- Died: December 9, 1860 O.S. (Tevet 8, 5621; December 21, 1860 N.S.) Lyubavichi
- Spouse(s): Rabbi Menachem Mendel Schneersohn, the third Chabad Rebbe, married in 1803 (5563)
- Children: Baruch Shalom Yehudah Leib of Kopys Chaim Shneur Zalman of Liadi Yisroel Noach of Nizhyn Yosef Yitzchak of Ovruch Yaacov Shmuel Schneersohn of Lubavitch Rada Freida Devorah Leah
- Father: Rabbi Dovber Schneuri

= Chaya Mushka Schneersohn =

Daughter of Rabbi Dovber Schneuri

Chaya Mushka Schneersohn was the daughter of Rabbi Dovber Schneuri, the second Rebbe of the Chabad Hasidic movement, and the wife of Rabbi Menachem Mendel Schneersohn the third Rebbe.

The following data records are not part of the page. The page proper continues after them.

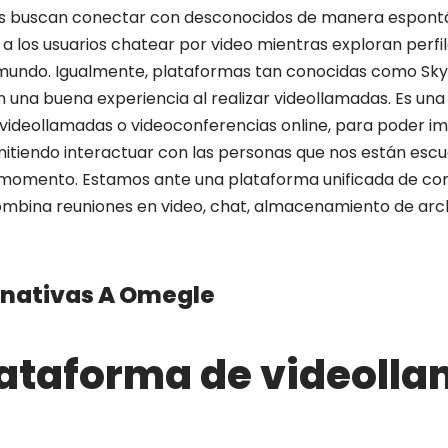
es buscan conectar con desconocidos de manera espont
a los usuarios chatear por video mientras exploran perfi
 mundo. Igualmente, plataformas tan conocidas como Sk
 una buena experiencia al realizar videollamadas. Es una
 videollamadas o videoconferencias online, para poder im
itiendo interactuar con las personas que nos están esc
 momento. Estamos ante una plataforma unificada de co
mbina reuniones en video, chat, almacenamiento de arch
rnativas A Omegle
ataforma de videoll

Chaya Mushka Schneerson died on December 9, 1860, O.S. (Tevet 8, 5621; December 21, 1860, N.S.), and was buried in the town of Lubavitch near her grandmother Rebbetzin Sterna and her mother Rebbetzin Sheina.

==History==
Chaya Mushka Schneersohn married the third Rebbe of Chabad, Rabbi Menachem Mendel Schneersohn. She is known in the Chabad community as "Rebbetzin Chaya Mushka." Rebbetzin Chaya Mushka was an advocate for Agunot, women who are bound to their marriages by Jewish law whether through the husband's disappearance or refusal to comply with divorce proceedings.

Chaya Mushka held the personal custom of reciting the Slichot prayers during the week between Rosh Hashana, the Jewish New Year, and Yom Kippur, the Day of Atonement.